[CSL #248914] [OpenAFS] flock() behavior openafs-1.2.11

David Thompson thomas@cs.wisc.edu
Wed, 01 Dec 2004 13:18:28 -0600


Derrick J Brashear wrote:
>On Fri, 29 Oct 2004, David Thompson wrote:
>
>> The ACLs on the directory give this user read acess but no write.
>> Like I said, the openafs code is the same on both boxes.
>>
>> Has anyone seen anything like this?  Is this a kernel change?
>
>Perchance does one support 64 bit locks (F_GETLK64) and the other doesn't?

(And now we return you to your previous program, in progress...)

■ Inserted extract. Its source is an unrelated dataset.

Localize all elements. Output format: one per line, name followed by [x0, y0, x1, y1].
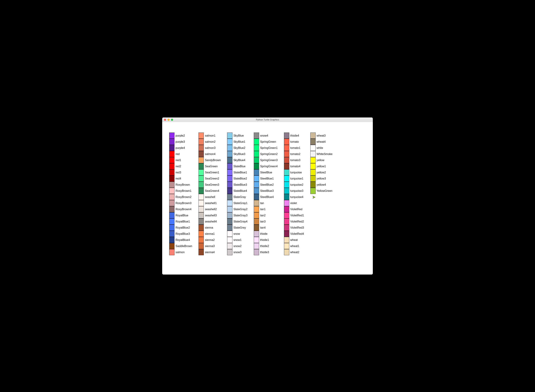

So, here's the original flock problem, back after a few week's hiatus:

Box 1 (flock works per the man page):

open("/s/db-apps/lib/GradApp/lib/GradApp.pbk", O_RDONLY|O_LARGEFILE) = 4
ioctl(4, SNDCTL_TMR_TIMEBASE, 0xbfffecb0) = -1 EINVAL (Invalid argument)
_llseek(4, 0, [0], SEEK_CUR)            = 0
fstat64(4, {st_mode=S_IFREG|0644, st_size=9192, ...}) = 0
fcntl64(4, F_SETFD, FD_CLOEXEC)         = 0
flock(4, LOCK_SH)                       = 0

Box 2 (flock doesn't work per the man page):

open("/s/db-apps/lib/GradApp/lib/GradApp.pbk", O_RDONLY|O_LARGEFILE) = 4
ioctl(4, SNDCTL_TMR_TIMEBASE or TCGETS, 0xbfffae08) = -1 EINVAL (Invalid 
argumen
t)
_llseek(4, 0, [0], SEEK_CUR)            = 0
fstat64(4, {st_mode=S_IFREG|0644, st_size=9192, ...}) = 0
fcntl64(4, F_SETFD, FD_CLOEXEC)         = 0
flock(4, LOCK_SH)                       = -1 EACCES (Permission denied)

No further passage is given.